◆ **WHAT TO PRODUCE**
Every entry below should be printed exactly, without its images.

Collected data
:::::

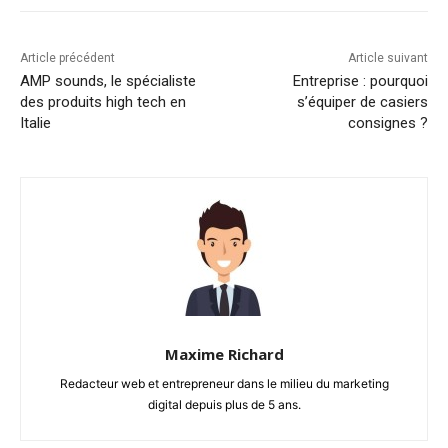
Article précédent
Article suivant
AMP sounds, le spécialiste
Entreprise : pourquoi
des produits high tech en
s’équiper de casiers
Italie
consignes ?
Maxime Richard
Redacteur web et entrepreneur dans le milieu du marketing
digital depuis plus de 5 ans.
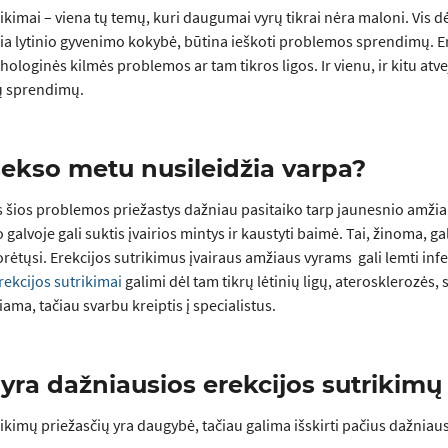
rikimai – viena tų temų, kuri daugumai vyrų tikrai nėra maloni. Vis d
ia lytinio gyvenimo kokybė, būtina ieškoti problemos sprendimų. Erek
chologinės kilmės problemos ar tam tikros ligos. Ir vienu, ir kitu at
ų sprendimų.
sekso metu nusileidžia varpa?
 šios problemos priežastys dažniau pasitaiko tarp jaunesnio amžiaus
 galvoje gali suktis įvairios mintys ir kaustyti baimė. Tai, žinoma, 
orėtųsi. Erekcijos sutrikimus įvairaus amžiaus vyrams gali lemti inf
rekcijos sutrikimai
galimi dėl tam tikrų lėtinių ligų, aterosklerozės,
ama, tačiau svarbu kreiptis į specialistus.
yra dažniausios erekcijos sutrikimų
rikimų priežasčių yra daugybė, tačiau galima išskirti pačius dažniaus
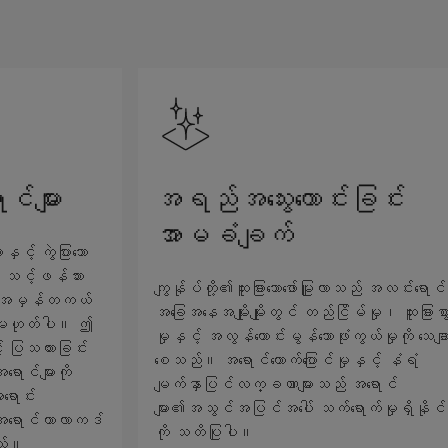
င်များ
အရည်အသွေးကောင်းခြင်း
အာမခံချက်
့် ကွဲပြားသော
် သင့်ဖန်သား
ကျွန်ုပ်တို့၏ထူးခြားသောဖော်မြူလာသည် အလင်းရောင်
သည် အမှန်တကယ်
အခြေအနေအမျိုးမျိုးတွင် တည်ငြိမ်မှု၊ ထူးခြားစ
် မဟုတ်ပါ။ ဤ
မှုနှင့် အလွန်ကောင်းမွန်သောဖုံးကွယ်မှုကို သေချ
် ပြသထားခြင်း
စေသည်။ အရောင်တောက်ပြောင်မှုနှင့် နံရံ
ောင်များကို
မျက်နှာပြင်လက္ခဏာများသည် အရောင်
ောင်း
များ၏အသွင်အပြင်အပေါ် သက်ရောက်မှုရှိနိုင
ြီး အရောင်ကာလာကဒ်
ကို သတိပြုပါ။
သည်။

:::::

◆ **ANSWER SPACE**
Article précédent
Article suivant
AMP sounds, le spécialiste
Entreprise : pourquoi
des produits high tech en
s’équiper de casiers
Italie
consignes ?
Maxime Richard
Redacteur web et entrepreneur dans le milieu du marketing
digital depuis plus de 5 ans.
rikimai – viena tų temų, kuri daugumai vyrų tikrai nėra maloni. Vis d
ia lytinio gyvenimo kokybė, būtina ieškoti problemos sprendimų. Erek
chologinės kilmės problemos ar tam tikros ligos. Ir vienu, ir kitu at
ų sprendimų.
sekso metu nusileidžia varpa?
 šios problemos priežastys dažniau pasitaiko tarp jaunesnio amžiaus
 galvoje gali suktis įvairios mintys ir kaustyti baimė. Tai, žinoma, 
orėtųsi. Erekcijos sutrikimus įvairaus amžiaus vyrams gali lemti inf
rekcijos sutrikimai
galimi dėl tam tikrų lėtinių ligų, aterosklerozės,
ama, tačiau svarbu kreiptis į specialistus.
yra dažniausios erekcijos sutrikimų
rikimų priežasčių yra daugybė, tačiau galima išskirti pačius dažniaus
င်များ
အရည်အသွေးကောင်းခြင်း
အာမခံချက်
့် ကွဲပြားသော
် သင့်ဖန်သား
ကျွန်ုပ်တို့၏ထူးခြားသောဖော်မြူလာသည် အလင်းရောင်
သည် အမှန်တကယ်
အခြေအနေအမျိုးမျိုးတွင် တည်ငြိမ်မှု၊ ထူးခြားစ
် မဟုတ်ပါ။ ဤ
မှုနှင့် အလွန်ကောင်းမွန်သောဖုံးကွယ်မှုကို သေချ
် ပြသထားခြင်း
စေသည်။ အရောင်တောက်ပြောင်မှုနှင့် နံရံ
ောင်များကို
မျက်နှာပြင်လက္ခဏာများသည် အရောင်
ောင်း
များ၏အသွင်အပြင်အပေါ် သက်ရောက်မှုရှိနိုင
ြီး အရောင်ကာလာကဒ်
ကို သတိပြုပါ။
သည်။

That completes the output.